On 3 December 2025, TPO Foundation, in cooperation with the University of Zenica – Faculty of Philosophy, held the fourth promotion of Judith Butler’s book Who’s Afraid of Gender? at the Zenica City Library. The event is part of the “16 Days of Activism Against Gender-Based Violence” campaign. The promotion was moderated by Azemina Krehić-Halilović, and the speakers were Professors Edisa Gazetić, Zilka Spahić Šiljak and MA Larisa Mahmić, while Professor Hazim Begagić read excerpts from the book. It was concluded that gender itself is not the problem; the real problem are global anti-gender trends that spread fear and panic in order to abolish freedom and render democracy meaningless.

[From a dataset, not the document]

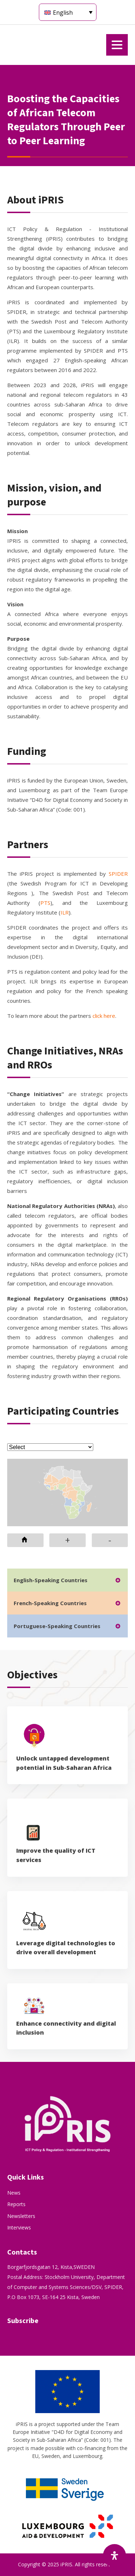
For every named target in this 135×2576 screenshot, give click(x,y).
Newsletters (21, 2216)
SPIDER (118, 873)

Professor Zilka Spahić Šiljak drew a comparison between anti-gender discourses and Islamophobic discourses, showing which strategies and mechanisms of control they use to sow fear and panic among ordinary people about the so-called “gender ideology”. “Gender ideology” becomes a convenient enemy, portrayed as a threat to the “ordinary person”, to the nation, the family and children. In her conclusion she underlined:
“Populist parties build support by presenting themselves as defenders of tradition and protectors of ‘normal life’. These discourses emerge from the same political laboratories, feed on the same fears, use the same strategies of moral panic, and target similar groups (women, minorities, academia, civil society), thereby reinforcing authoritarian and patriarchal structures. They are neither accidental nor spontaneous: they are engineered discourses that serve to maintain power.”
Professor Edisa Gazetić spoke about politics of the body and women’s reproductive rights, stressing that these rights were guaranteed to women already in Yugoslavia, and that anti-gender populists now seek to revoke these rights and control women’s bodies. “Women are expected to give birth to the nation’s soldiers, and their lives do not matter – only the lives of the unborn, as populists in Poland have shown in the cases of two women who died because doctors refused to help them,” Professor Gazetić concluded. She went on to discuss the “tradwife” trend – traditional wives who, through viral online content, attract millions of women worldwide with messages that they should embrace traditional roles and devote themselves to husband and children, as their recipe for happiness. At the same time, these influencers earn excellent money, while advising other women not to work but to stay at home.
Larisa Mahmić addressed the question of language, which Butler discusses in detail in chapter 10 of the book, explaining why terminology and the concept of gender are so important. Everything begins with language, and language has the power to make something visible, important and recognized – or to conceal and marginalize it, depending on how we use it, Mahmić explained. The concept of gender is crucial because we need to distinguish between sex as a biological category and gender as a social construct.